Il testo e le immagini raccontano il patrimonio identitario di due comunità, quella meridionale e quella settentrionale, chi siamo e da dove veniamo. Sul piano visivo il dialogo è da cogliere nell’allestimento che accosta i plissé degli abiti alle pagine ondulate delle pandette conservate negli scaffali.

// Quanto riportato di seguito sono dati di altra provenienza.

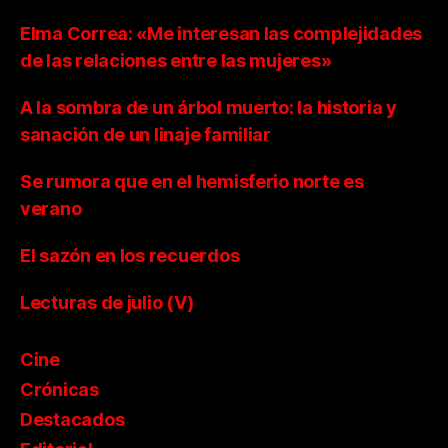
Elma Correa: «Me interesan las complejidades
de las relaciones entre las mujeres»
A la sombra de un árbol muerto: la historia y
sanación de un linaje familiar
Se rumora que en el hemisferio norte es
verano
El sazón en los recuerdos
Lecturas de julio (V)
Cine
Crónicas
Destacados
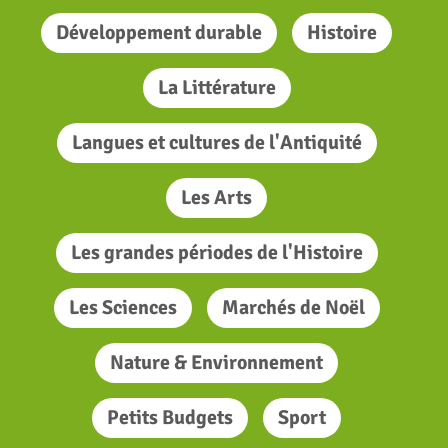
Développement durable
Histoire
La Littérature
Langues et cultures de l'Antiquité
Les Arts
Les grandes périodes de l'Histoire
Les Sciences
Marchés de Noël
Nature & Environnement
Petits Budgets
Sport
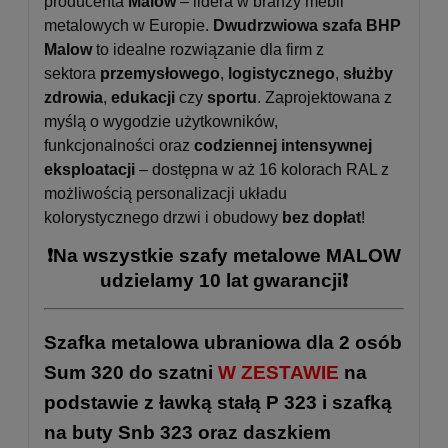
producenta
Malow
– lidera w branży mebli
metalowych w Europie.
Dwudrzwiowa szafa BHP
Malow
to idealne rozwiązanie dla firm z
sektora
przemysłowego
,
logistycznego
,
służby
zdrowia
,
edukacji
czy
sportu
. Zaprojektowana z
myślą o wygodzie użytkowników,
funkcjonalności oraz
codziennej intensywnej
eksploatacji
– dostępna w aż 16 kolorach RAL z
możliwością personalizacji układu
kolorystycznego drzwi i obudowy
bez dopłat
!
❗Na wszystkie szafy metalowe MALOW
udzielamy 10 lat gwarancji❗
Szafka metalowa ubraniowa dla 2 osób
Sum 320
do szatni
W ZESTAWIE
na
podstawie z ławką stałą P 323 i szafką
na buty Snb 323 oraz daszkiem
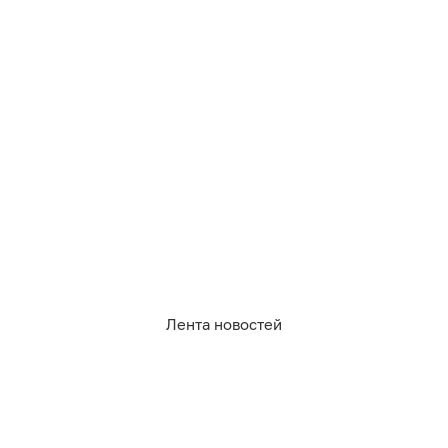
391
жкх
Лента новостей
1
0
1
0
0
1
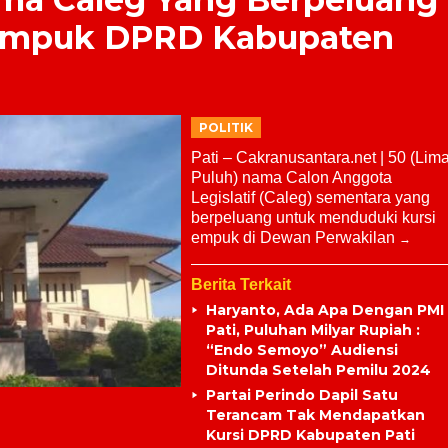
Empuk DPRD Kabupaten
POLITIK
Pati – Cakranusantara.net | 50 (Lim
Puluh) nama Calon Anggota
Legislatif (Caleg) sementara yang
berpeluang untuk menduduki kursi
empuk di Dewan Perwakilan
Berita Terkait
Haryanto, Ada Apa Dengan PMI
Pati, Puluhan Milyar Rupiah :
“Endo Semoyo” Audiensi
Ditunda Setelah Pemilu 2024
Partai Perindo Dapil Satu
Terancam Tak Mendapatkan
Kursi DPRD Kabupaten Pati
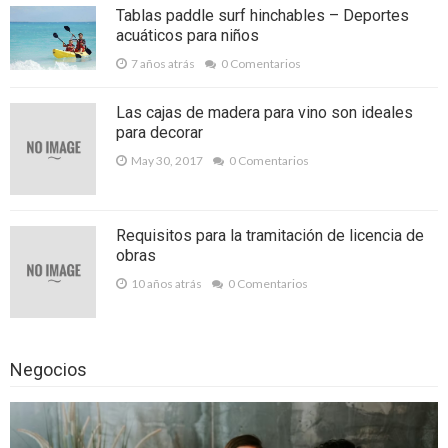
Mosquiteras a medida, dile No a intrusos
Tablas paddle surf hinchables – Deportes
acuáticos para niños
no deseados
7 años atrás
0 Comentarios
Las App de pago entre amigos… lo último
Las cajas de madera para vino son ideales
de lo último
para decorar
¿Por qué comprar cómics por Internet?
May 30, 2017
0 Comentarios
Las carpas plegables son ideales para la
realización de cualquier evento
Requisitos para la tramitación de licencia de
Destrucción de papel: ayudando al medio
obras
10 años atrás
0 Comentarios
ambiente
Curso de extensiones de pestañas, el
complemento perfecto para un maquillaje
Negocios
hermoso
Las carpas plegables son parte del kit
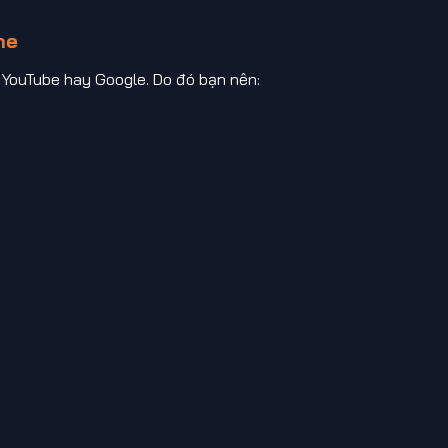
ne
 YouTube hay Google. Do đó bạn nên:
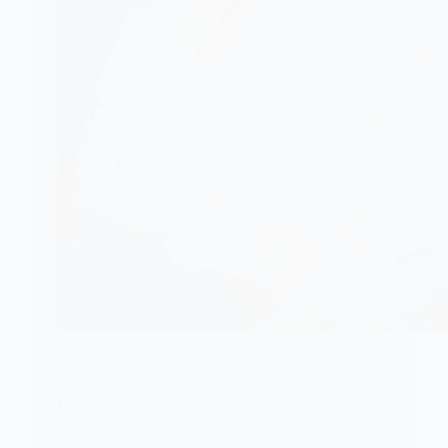
ALERTE
L’Israël frappe le Yémen, plusieurs ministres tués
Israël frappe Sanaa, une ville de Yémen, le Premier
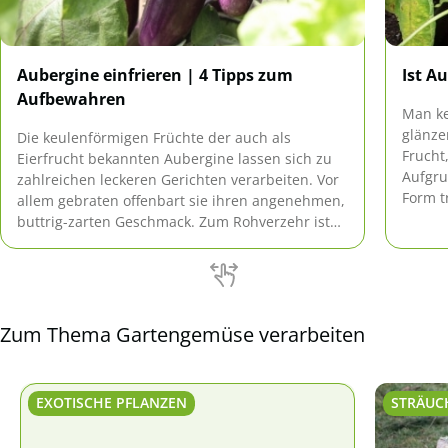
Aubergine einfrieren | 4 Tipps zum
Ist A
Aufbewahren
Man ke
glänze
Die keulenförmigen Früchte der auch als
Frucht
Eierfrucht bekannten Aubergine lassen sich zu
Aufgru
zahlreichen leckeren Gerichten verarbeiten. Vor
Form t
allem gebraten offenbart sie ihren angenehmen,
'Eierfr
buttrig-zarten Geschmack. Zum Rohverzehr ist
gesund
sie jedoch nicht geeignet und im frischen
nachge
Zustand nur begrenzt haltbar.
Zum Thema Gartengemüse verarbeiten
EXOTISCHE PFLANZEN
STRÄUC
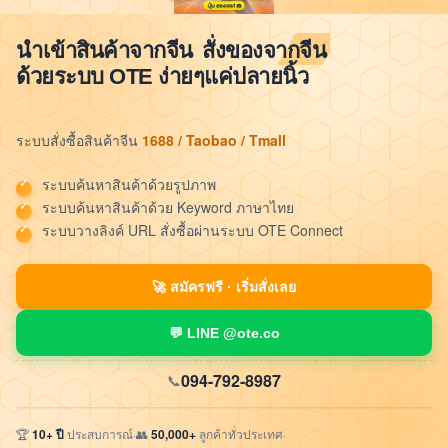
สั่งของจากจีน
นำเข้าสินค้าจากจีน
ด้วยระบบ OTE ง่ายๆแค่ปลายนิ้ว
1688 / Taobao / Tmall
ระบบสั่งซื้อสินค้าจีน
ระบบค้นหาสินค้าด้วยรูปภาพ
ระบบค้นหาสินค้าด้วย Keyword ภาษาไทย
ระบบวางลิงค์ URL สั่งซื้อผ่านระบบ OTE Connect
🚀 สมัครฟรี · เริ่มสั่งเลย
💬 LINE @ote.co
094-792-8987
📞
🏆
10+ ปี
ประสบการณ์
·
👥
50,000+
ลูกค้าทั่วประเทศ
·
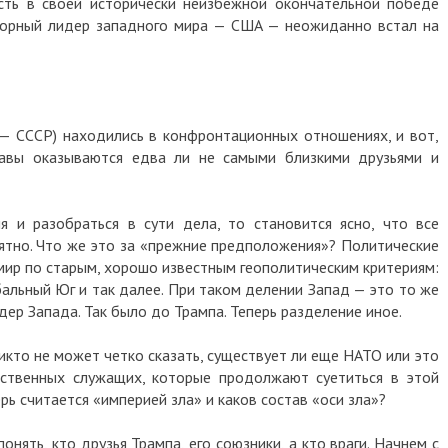
сть в своей исторически неизбежной окончательной победе
спорный лидер западного мира — США — неожиданно встал на
— СССР) находились в конфронтационных отношениях, и вот,
авы оказываются едва ли не самыми близкими друзьями и
 и разобраться в сути дела, то становится ясно, что все
нятно. Что же это за «прежние предположения»? Политические
мир по старым, хорошо известным геополитическим критериям:
обальный Юг и так далее. При таком делении Запад — это то же
ер Запада. Так было до Трампа. Теперь разделение иное.
икто не может четко сказать, существует ли еще НАТО или это
рственных служащих, которые продолжают суетиться в этой
ерь считается «империей зла» и каков состав «оси зла»?
онять, кто друзья Трампа, его союзники, а кто враги. Начнем с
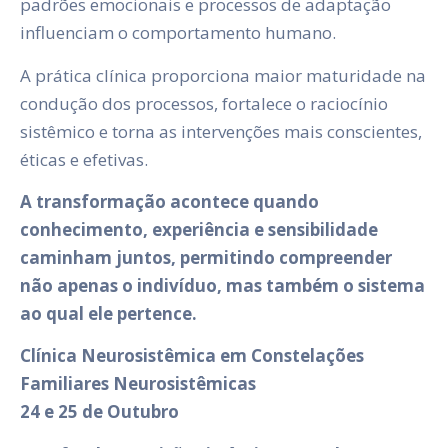
padrões emocionais e processos de adaptação
influenciam o comportamento humano.
A prática clínica proporciona maior maturidade na
condução dos processos, fortalece o raciocínio
sistêmico e torna as intervenções mais conscientes,
éticas e efetivas.
A transformação acontece quando
conhecimento, experiência e sensibilidade
caminham juntos, permitindo compreender
não apenas o indivíduo, mas também o sistema
ao qual ele pertence.
Clínica Neurosistêmica em Constelações
Familiares Neurosistêmicas
24 e 25 de Outubro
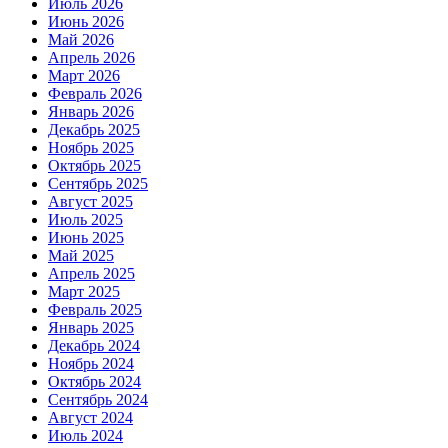
Июль 2026
Июнь 2026
Май 2026
Апрель 2026
Март 2026
Февраль 2026
Январь 2026
Декабрь 2025
Ноябрь 2025
Октябрь 2025
Сентябрь 2025
Август 2025
Июль 2025
Июнь 2025
Май 2025
Апрель 2025
Март 2025
Февраль 2025
Январь 2025
Декабрь 2024
Ноябрь 2024
Октябрь 2024
Сентябрь 2024
Август 2024
Июль 2024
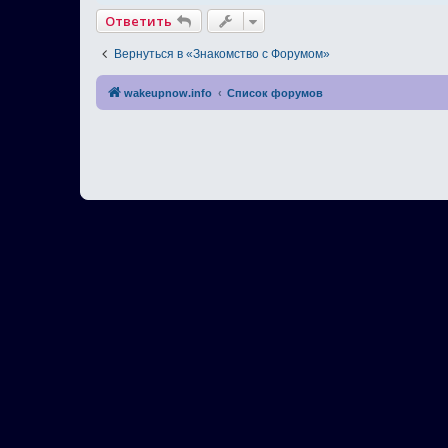
Ответить
Вернуться в «Знакомство с Форумом»
wakeupnow.info
Список форумов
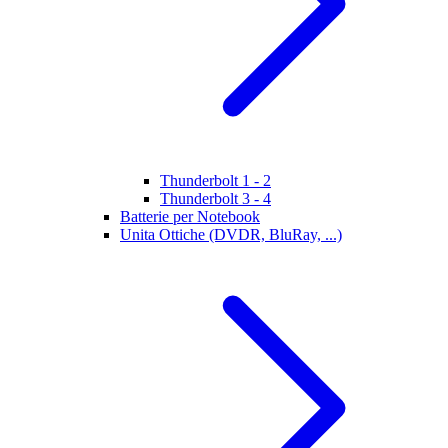
Thunderbolt 1 - 2
Thunderbolt 3 - 4
Batterie per Notebook
Unita Ottiche (DVDR, BluRay, ...)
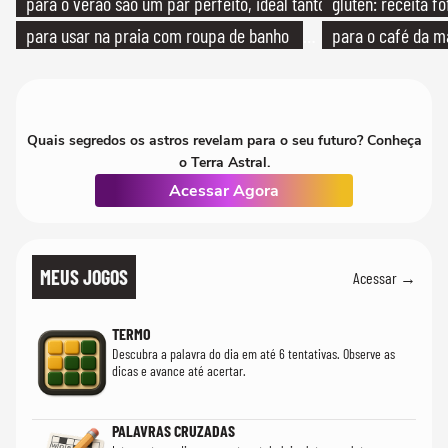
para o verão são um par perfeito, ideal tanto
glúten: receita fo
para usar na praia com roupa de banho
para o café da 
quanto em uma festa com terno de linho
Quais segredos os astros revelam para o seu futuro? Conheça
o Terra Astral.
Acessar Agora
MEUS JOGOS
Acessar →
TERMO
Descubra a palavra do dia em até 6 tentativas. Observe as
dicas e avance até acertar.
PALAVRAS CRUZADAS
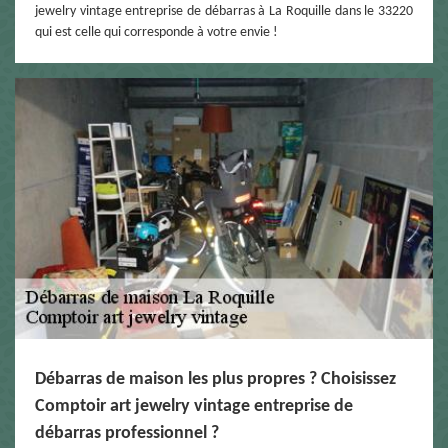
jewelry vintage entreprise de débarras à La Roquille dans le 33220
qui est celle qui corresponde à votre envie !
Débarras de maison les plus propres ? Choisissez
Comptoir art jewelry vintage entreprise de
débarras professionnel ?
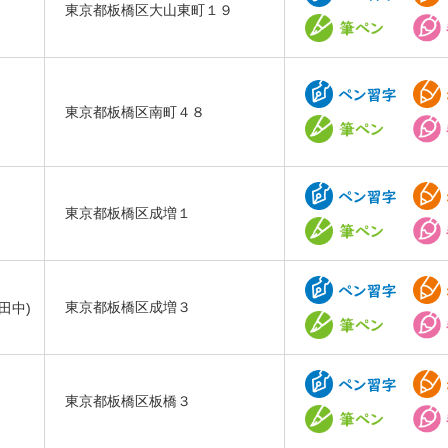
東京都板橋区大山東町１９
東京都板橋区南町４８
東京都板橋区成増１
田中)
東京都板橋区成増３
東京都板橋区板橋３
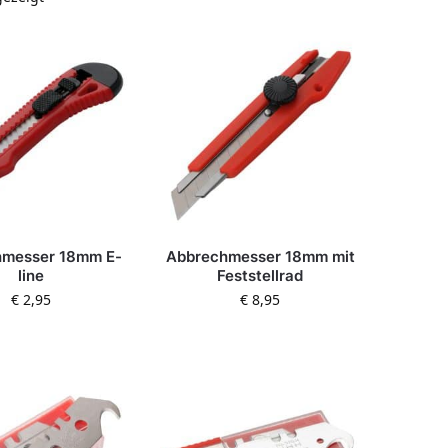
hmesser 18mm E-
Abbrechmesser 18mm mit
line
Feststellrad
€
2,95
€
8,95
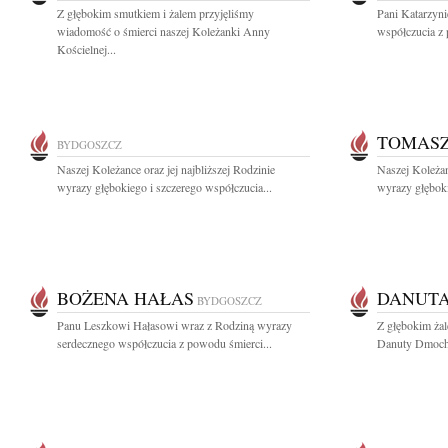
Z głębokim smutkiem i żalem przyjęliśmy
Pani Katarzyn
wiadomość o śmierci naszej Koleżanki Anny
współczucia z 
Kościelnej...
TOMAS
BYDGOSZCZ
Naszej Koleżance oraz jej najbliższej Rodzinie
Naszej Koleżan
wyrazy głębokiego i szczerego współczucia...
wyrazy głęboki
BOŻENA HAŁAS
DANUT
BYDGOSZCZ
Panu Leszkowi Hałasowi wraz z Rodziną wyrazy
Z głębokim ża
serdecznego współczucia z powodu śmierci...
Danuty Dmoch D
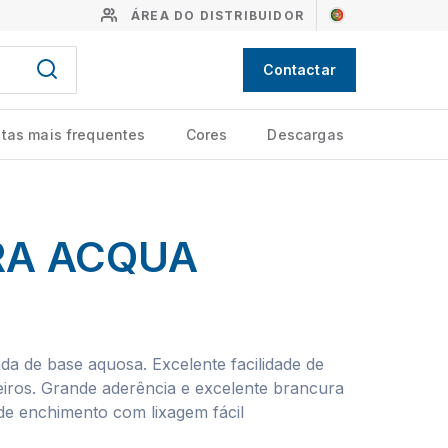
ÁREA DO DISTRIBUIDOR
Contactar
tas mais frequentes
Cores
Descargas
RA ACQUA
da de base aquosa. Excelente facilidade de
eiros. Grande aderência e excelente brancura
de enchimento com lixagem fácil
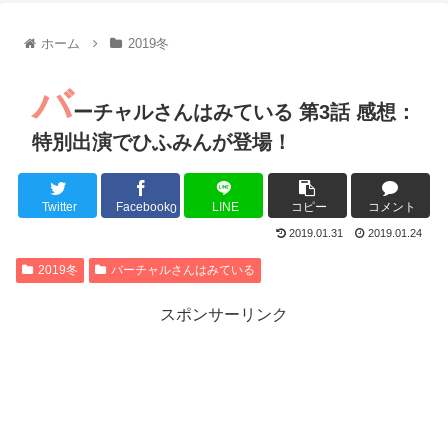
【朗報】齋藤飛鳥、前屈みで完全に見えてる動画が拡散されて
【朗報】MEGUMIさん(44)「グラドル時代にSNSがあったら
ホーム
2019冬
『進撃の巨人』で一番面白いところってｗｗｗｗｗ
【画像】スト6女キャラの水着がエッチwwwwwwwwwwwwwww
バ
るろうに剣心 -明治剣客浪漫譚- 京都動乱 第33話の感想
ーチャルさんはみている 第3話 感想：
同盟、帝国、フェザーン。生まれるなら何処がいいか問題！
特別出演でひふみんが登場！
Twitter
Facebook
LINE
コピー
コメント
0
Powered by livedoor 相互RSS
2019.01.31
2019.01.24
2019冬
バーチャルさんはみている
スポンサーリンク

L’occhio coglie l’ugual movimento della carta e della stoffa: onde, spigoli, superfici piane e volumi.
Molto interessanti i bozzetti esposti in cui forte è il richiamo alle avanguardie artistiche del primo Novecento in cui la sperimentazione era volta alla ricerca di canoni altri che potessero sostituire quelli tradizionali non più adeguati a esprimere e decodificare una realtà in mutamento.
Il dinamismo degli abiti di Roberto Capucci ha molto del futurismo italiano e del vorticismo inglese: la ricerca di una interpretazione innovativa, rivoluzionaria, della prospettiva spaziale, cromatica e semantica.
In mostra cinquant’anni di studio e passione di un signore ultranovantenne con lo sguardo fresco e l’occhio acceso di curiosità che visitando la mostra ha commentato: ”mi piace, è misteriosa!” Il percorso si conclude con un fuoco di artificio nei toni dell’oro: un omaggio al barocco napoletano con l’ “Angelo d’oro” del 1987 – scelto per la locandina – in cui molti ritrovano le sculture alate di Castel Sant’Angelo e di Santa Maria Maggiore e un trionfo di “controtaglio” in cui la stoffa sfida la sua natura fisica per acquisire tridimensionalità proiettandosi nello spazio, esempio lampante della ricerca della rottura dei canoni.
La peculiarità dello spazio museale ben si presta all’allestimento regalando la giusta atmosfera per vivere suggestioni. Il suo esser privo di luce naturale e distinto da una illuminazione che predilige il buio accompagnato da un apparato fonico costituente – che nella esposizione permanente è ricco di voci narranti e nella mostra temporanea dedicata agli abiti di Capucci limitato alla musica – risulta ideale per un allestimento in cui la vividezza dell’elemento cromatico, il colore è struttura portante degli abiti scultura, debba risaltare senza distrazioni.
Il progetto culturale è ideato da Rossella Paliotto – presidente della Fondazione Banco di Napoli – e da Enrico Minio Capucci, direttore della Fondazione. La mostra si terrà fino al 26 novembre.